You can read it, but basically:

Big generation ships. Joint US-Chinese culture and settlement of what becomes the Central Planets. Society was enlightened, tolerant. Some people didn’t fit in. Criminals, religious fanatics, libertarians, independent minded people, set up colonies along the rim.

The Core got more regulated and controlled. Conflicts over resources and trade among the Central Planets led to the formation of an Alliance that set up a democratic Parliament, but also a strong military that would harshly put down any unrest.

Eventually, out of a combination of idealism (because they wanted to improve the lifestyle of the outer worlds) and imperialism (because they wanted control over the resources of the outer worlds), the Alliance declared that the entire system was under their control. Some of the outer worlds objected and rebelled, and a five year war was fought, with the final battle, the Battle of Serenity Valley, ending after the war was officially over.

Thanks, Captain.

I think it’s fairly well established in canon that the settlers got there via slowboats, but I don’t think it’s ever established whether those slowboats were sleepers or generation.
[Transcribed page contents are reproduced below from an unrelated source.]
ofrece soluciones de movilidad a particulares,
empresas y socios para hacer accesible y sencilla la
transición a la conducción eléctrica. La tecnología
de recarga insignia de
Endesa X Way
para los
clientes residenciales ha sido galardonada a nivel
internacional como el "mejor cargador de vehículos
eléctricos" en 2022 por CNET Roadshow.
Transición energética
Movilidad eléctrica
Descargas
And a system with that many stars and worlds isn’t too implausible. The real trick is in ensuring that all of those worlds are habitable. Most of them, you’d expect huge temperature swings as the distances to various stars changed.

The link says, “An entire generation never saw the outside of a spaceship”. How far would that get you, a light year? :dubious:

Generation A board ship and has kids (Generation B)
Generation B has kids (Generation C) and all die off after 80 years
Generation C steps off the ship.

80 years of, as perceived by the travelers is the key point. So distance traveled by the Generation B would be

0.1c they’d travel 8 lyrs
0.2c they’d travel 16.3 lyrs
0.3c they’d travel 25.1 lyrs
0.5c they’d travel 46.2 lyrs
0.8c they’d travel 106.7 lyrs
0.9c they’d travel 165.2 lyrs

Does that cover deceleration time?

No, just the distance covered by Generation B assuming no acceleration and they all are born and die at the same time giving us 80 years of travel.

Halfway to their original destination, they found a chappa’ai. The Alliance overlords all have glow-y eyes. That was going to be the S2 finale cliffhanger.

I’m drunk, so I’m gonna change the topic slightly and talk about how good Firefly is.

It created such a unique, realistic and intriguing universe. The small things such as new phrases, or the daily life on the ship are somewhat understated and just right. It’s similar to the movie Her in that way, in that the future is different, but often in subtle ways.

It has grit that was way ahead of its time for TV and has rarely been equalled, even 13 years later. For example, the moment where Mal throws the first Niskai henchman to his death without hesitation. An act that makes sense in the situation, but you almost never see.

All the characters on the ship are great and distinctive. Mal, the noble, tragic figure, still fighting his lost war. Jayne, the selfish brute, that is still somehow likeable. Kaylee the cute optimist that everyone likes. Etc. The show depicts this crew against the world, and you actually, genuinely root for them.

The show was as smart as any show. There was frequent situations with hidden intentions and characters cunningly trying to outsmart each other. For example, in the pilot the woman Patience who they want to trade with doesn’t try to haggle them down, and they know from this that she is going to try and screw them over.

That this series only lasted for one series is a tragedy. What where they watching in 2002 that was so important that this show had to go? Monk? CSI: Miami? In Firefly, most episodes are a minor masterpiece in themselves. If I could choose one thing to get more of in pop culture it would be another season of Firefly. And people back then didn’t even want to watch this one.

Ok, I guess I’ll buy this, since it’s the creator’s own view, but I don’t think the show executed it that well.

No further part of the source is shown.